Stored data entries
--- START ---

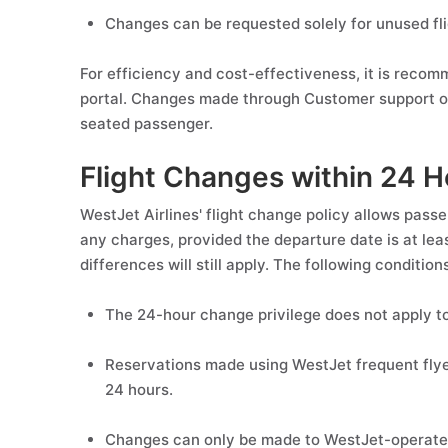
Changes can be requested solely for unused fl
For efficiency and cost-effectiveness, it is reco
portal. Changes made through Customer support or
seated passenger.
Flight Changes within 24 H
WestJet Airlines' flight change policy allows pass
any charges, provided the departure date is at le
differences will still apply. The following conditions
The 24-hour change privilege does not apply to
Reservations made using WestJet frequent flyer m
24 hours.
Changes can only be made to WestJet-operated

--- END ---

▸ **Exercise directions**
Set down exactly, and only, the lines from the one containing "any charges, provided" to the final line of the data.

▸ **Solved problem**
any charges, provided the departure date is at le
differences will still apply. The following conditions
The 24-hour change privilege does not apply to
Reservations made using WestJet frequent flyer m
24 hours.
Changes can only be made to WestJet-operated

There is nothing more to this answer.